Annnika napisał(a):Byłam na takich rekolekcjach uzdrowienia wspomnień, nic mi nie dały.

Może dlatego nic nie dają, bo pierwej trzeba by było udać się do terapeuty? Warto najpierw wiedzieć co się chce uzdrawiać i żeby świadomość zranień nie rozwaliła psychicznie na takich rekolekcjach.
Nie mówię tutaj konkretnie o Tobie, Annnika, tylko ogólnie - nie każdy może wziąć udział w takich rekolekcjach. To jest moje zdanie.

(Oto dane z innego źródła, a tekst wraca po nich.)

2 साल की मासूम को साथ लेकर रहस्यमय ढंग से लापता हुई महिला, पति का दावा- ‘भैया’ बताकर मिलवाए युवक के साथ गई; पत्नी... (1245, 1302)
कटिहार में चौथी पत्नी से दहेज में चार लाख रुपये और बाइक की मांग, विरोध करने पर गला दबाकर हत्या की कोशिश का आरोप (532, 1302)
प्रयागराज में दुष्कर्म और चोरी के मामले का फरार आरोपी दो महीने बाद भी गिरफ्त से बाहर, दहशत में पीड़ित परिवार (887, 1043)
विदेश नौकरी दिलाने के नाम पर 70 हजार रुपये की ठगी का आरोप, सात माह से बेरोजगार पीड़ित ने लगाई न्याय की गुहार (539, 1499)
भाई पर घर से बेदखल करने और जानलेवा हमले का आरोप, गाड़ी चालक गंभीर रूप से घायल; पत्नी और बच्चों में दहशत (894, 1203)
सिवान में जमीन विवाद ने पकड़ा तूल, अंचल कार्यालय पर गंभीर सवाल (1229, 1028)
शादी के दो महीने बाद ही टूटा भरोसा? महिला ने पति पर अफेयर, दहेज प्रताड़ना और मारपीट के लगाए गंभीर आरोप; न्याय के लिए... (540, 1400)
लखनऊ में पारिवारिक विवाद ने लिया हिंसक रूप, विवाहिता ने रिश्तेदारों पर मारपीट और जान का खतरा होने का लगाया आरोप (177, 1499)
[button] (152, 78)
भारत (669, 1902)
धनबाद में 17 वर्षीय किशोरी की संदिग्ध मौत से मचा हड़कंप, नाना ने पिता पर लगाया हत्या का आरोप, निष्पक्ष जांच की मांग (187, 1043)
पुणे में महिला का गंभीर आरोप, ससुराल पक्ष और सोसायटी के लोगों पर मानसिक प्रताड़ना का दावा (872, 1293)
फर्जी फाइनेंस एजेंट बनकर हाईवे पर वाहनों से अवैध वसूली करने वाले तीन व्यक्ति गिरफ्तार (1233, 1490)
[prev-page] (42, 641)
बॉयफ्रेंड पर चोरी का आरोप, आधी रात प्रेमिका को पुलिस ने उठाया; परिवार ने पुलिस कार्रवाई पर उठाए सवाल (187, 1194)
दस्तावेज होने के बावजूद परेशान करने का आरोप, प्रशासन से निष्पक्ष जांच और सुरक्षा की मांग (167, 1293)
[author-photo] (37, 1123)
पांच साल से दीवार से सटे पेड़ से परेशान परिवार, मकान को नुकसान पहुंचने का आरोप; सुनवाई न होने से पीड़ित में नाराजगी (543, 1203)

- spes77 - 10-02-2010 00:43

Udział w rekolekcjach Uzdrowienie wspomnień i Akceptacja siebie jest obwarowany konkretnymi warunkami.
Zgłoszenie na te rekolekcje odbywa się poprzez wypełnienie ankiety. W mojej wspólnocie taka ankieta musi być jeszcze podpisana przez lidera. Ankiety uczestników są weryfikowane przez zespół prowadzący. Dlatego iż nie każdy powinien brać udział w takich rekolekcjach. Osoby nadwrażliwe, mające problemy psychiczne bądź w depresji nie powinny brać udziału w takich rekolekcjach, gdyż problemy poruszane w czasie trwania rekolekcji mogłyby przyczynić się do jeszcze większych problemów.
Często też rekolekcje są początkiem procesu uzdrowienia dlatego też warto mieć kierownika duchowego który pomoże uporządkować uczucia i emocje które mogą pojawiać się już po rekolekcjach.
Poza tym rekolekcje podają pewną metodę na radzenie sobie z naszymi zranieniami, ale to co najważniejsze w tych rekolekcjach to to że ja staje ze swoją historią życia, ze swoimi zranieniami a Pan uzdrawia moje serce. :aniol:


- aga - 10-02-2010 10:37

spes77 napisał(a):nie każdy powinien brać udział w takich rekolekcjach. Osoby nadwrażliwe, mające problemy psychiczne bądź w depresji nie powinny brać udziału w takich rekolekcjach, gdyż problemy poruszane w czasie trwania rekolekcji mogłyby przyczynić się do jeszcze większych problemów.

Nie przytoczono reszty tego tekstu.